En développement classique, Git est déjà essentiel. En vibe coding, il devient vital : un prompt malheureux, une réécriture trop large, et voilà un projet qui fonctionnait devenu instable. Sans Git, aucun moyen fiable de revenir à l’état d’avant. Avec Git, c’est une seule commande.
On ne lance pas une session de vibe coding sur un projet qui n’est pas sous Git. C’est la première chose à mettre en place, avant même d’écrire du code.
Committer souvent : pourquoi et comment
Un *commit* est un point de sauvegarde. La bonne pratique en vibe coding : committer souvent, à chaque étape qui fonctionne. Pourquoi si souvent ? Parce que chaque commit est un point de retour sûr. Si vous committez après chaque fonctionnalité validée, alors quand l’IA casse quelque chose, vous ne perdez au pire que la dernière étape — pas toute votre journée. Le cycle idéal :
- Demander une modification précise à l’IA.
- Tester que ça fonctionne.
- Relire les changements (le diff).
- Committer avec un message clair : « Ajout de la section Avis clients ».
- Passer à l’étape suivante.
# Enregistrer une étape qui fonctionne
git add .
git commit -m "Ajout de la section Avis clients"
# Voir l'historique de vos "photos"
git log --onelineUn bon message de commit décrit ce qui a changé et pourquoi, en une phrase. Votre futur vous (et l’IA) vous remerciera de pouvoir relire l’histoire du projet comme un récit clair plutôt qu’une suite de « modifs diverses ».
Les branches : isoler chaque expérimentation
Une *branche* est une copie parallèle de votre projet sur laquelle travailler sans toucher à la version principale (souvent `main`). Si l’expérimentation réussit, vous la *fusionnez* dans `main`. Si elle échoue, vous la jetez — sans aucune conséquence sur la version stable. C’est idéal pour les idées risquées : « et si je testais une refonte complète de la page d’accueil ? »
Pour un débutant travaillant seul, une règle simple suffit : `main` reste toujours dans un état qui fonctionne, et toute expérimentation un peu large se fait sur une branche.
Revenir en arrière sans paniquer
C’est le superpouvoir que Git vous donne. Selon les situations :
- Annuler des modifications non commitées : l’IA a modifié des fichiers, le résultat ne convient pas → revenir au dernier commit et effacer ces changements.
- Revenir à un commit précédent : le projet marchait il y a trois commits, plus maintenant → remonter à l’état qui marchait.
- Comparer deux versions : voir exactement ce qui a changé entre « ça marchait » et « ça ne marche plus », ce qui aide à diagnostiquer.

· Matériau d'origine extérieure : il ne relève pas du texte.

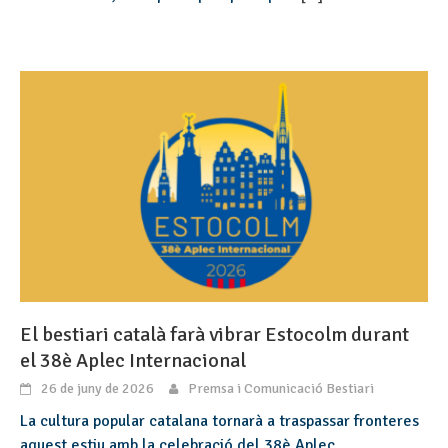
El bestiari català farà vibrar Estocolm durant
el 38è Aplec Internacional
26 de juny de 2026
Premsa i Comunicació Bestiari
La cultura popular catalana tornarà a traspassar fronteres
aquest estiu amb la celebració del 38è Aplec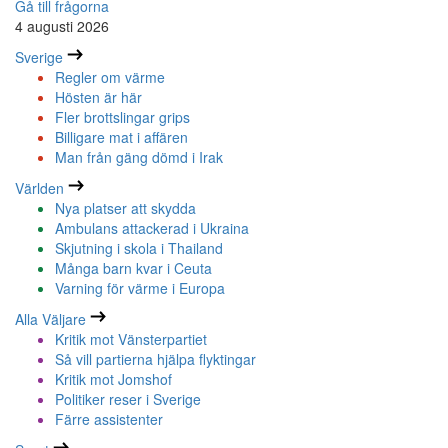
Gå till frågorna
4 augusti 2026
Sverige
Regler om värme
Hösten är här
Fler brottslingar grips
Billigare mat i affären
Man från gäng dömd i Irak
Världen
Nya platser att skydda
Ambulans attackerad i Ukraina
Skjutning i skola i Thailand
Många barn kvar i Ceuta
Varning för värme i Europa
Alla Väljare
Kritik mot Vänsterpartiet
Så vill partierna hjälpa flyktingar
Kritik mot Jomshof
Politiker reser i Sverige
Färre assistenter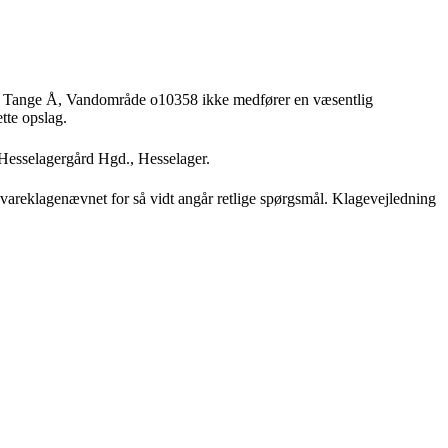
 af Tange Å, Vandområde o10358 ikke medfører en væsentlig
ette opslag.
Hesselagergård Hgd., Hesselager.
devareklagenævnet for så vidt angår retlige spørgsmål. Klagevejledning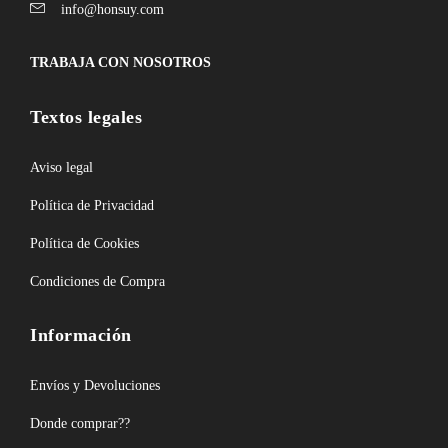
info@honsuy.com
TRABAJA CON NOSOTROS
Textos legales
Aviso legal
Política de Privacidad
Política de Cookies
Condiciones de Compra
Información
Envíos y Devoluciones
Donde comprar??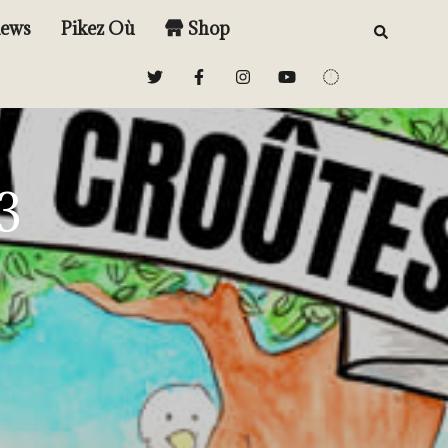
iews
Pikez Où
Shop
3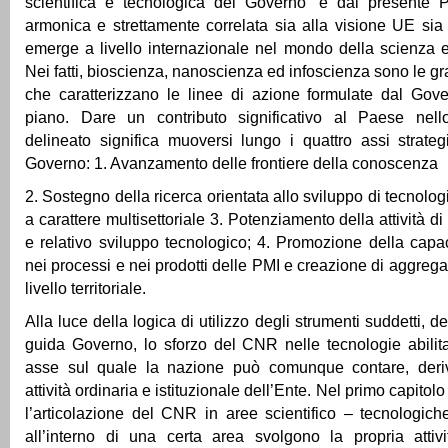
scientifica e tecnologica del Governo” e dal presente 
armonica e strettamente correlata sia alla visione UE sia
emerge a livello internazionale nel mondo della scienza e
Nei fatti, bioscienza, nanoscienza ed infoscienza sono le g
che caratterizzano le linee di azione formulate dal Gove
piano. Dare un contributo significativo al Paese nell
delineato significa muoversi lungo i quattro assi strategi
Governo: 1. Avanzamento delle frontiere della conoscenza
2. Sostegno della ricerca orientata allo sviluppo di tecnologi
a carattere multisettoriale 3. Potenziamento della attività di 
e relativo sviluppo tecnologico; 4. Promozione della capa
nei processi e nei prodotti delle PMI e creazione di aggreg
livello territoriale.
Alla luce della logica di utilizzo degli strumenti suddetti, de
guida Governo, lo sforzo del CNR nelle tecnologie abilita
asse sul quale la nazione può comunque contare, deri
attività ordinaria e istituzionale dell’Ente. Nel primo capitol
l’articolazione del CNR in aree scientifico – tecnologiche 
all’interno di una certa area svolgono la propria attivi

Vous n’avez pas besoin de tout connaître par cœur : demandez à Claude la bonne commande — « Comment annuler mes modifications non commitées pour revenir au dernier commit ? » — à condition de comprendre ce qu’elle fait avant de l’exécuter. Certaines commandes (comme `git reset --hard`) suppriment définitivement du travail.
Lire un diff : la compétence la plus rentable
Un *diff* est la liste des différences introduites par une modification : lignes ajoutées, supprimées, modifiées. Relire le diff avant chaque commit est peut-être le réflexe le plus rentable de tout le vibe coding. C’est là que vous attrapez :
- les modifications que vous n’aviez pas demandées (l’IA qui « déborde ») ;
- les suppressions accidentelles de code qui fonctionnait ;
- les incohérences et erreurs manifestes ;
- les secrets accidentellement ajoutés (clés API, mots de passe — Module 7).
Vous n’avez pas besoin de comprendre chaque ligne dans le détail : repérez ce qui ne devrait pas être là. GitHub ajoute à Git une dimension précieuse — une sauvegarde en ligne, une interface visuelle pour lire les diffs confortablement, et la base du déploiement continu (Module 9). Git est le filet ; GitHub, le coffre-fort.
À retenir
- On ne lance pas de session de vibe coding sur un projet sans Git.
- Chaque commit est un point de retour sûr.
- Relire le diff avant de committer est le réflexe le plus rentable.
À vous de jouer
Mettez votre projet sous Git
- Initialisez Git et faites un premier commit.
- Créez une branche, faites une modification, puis revenez en arrière.
- Relisez le diff d’un changement avant de le committer.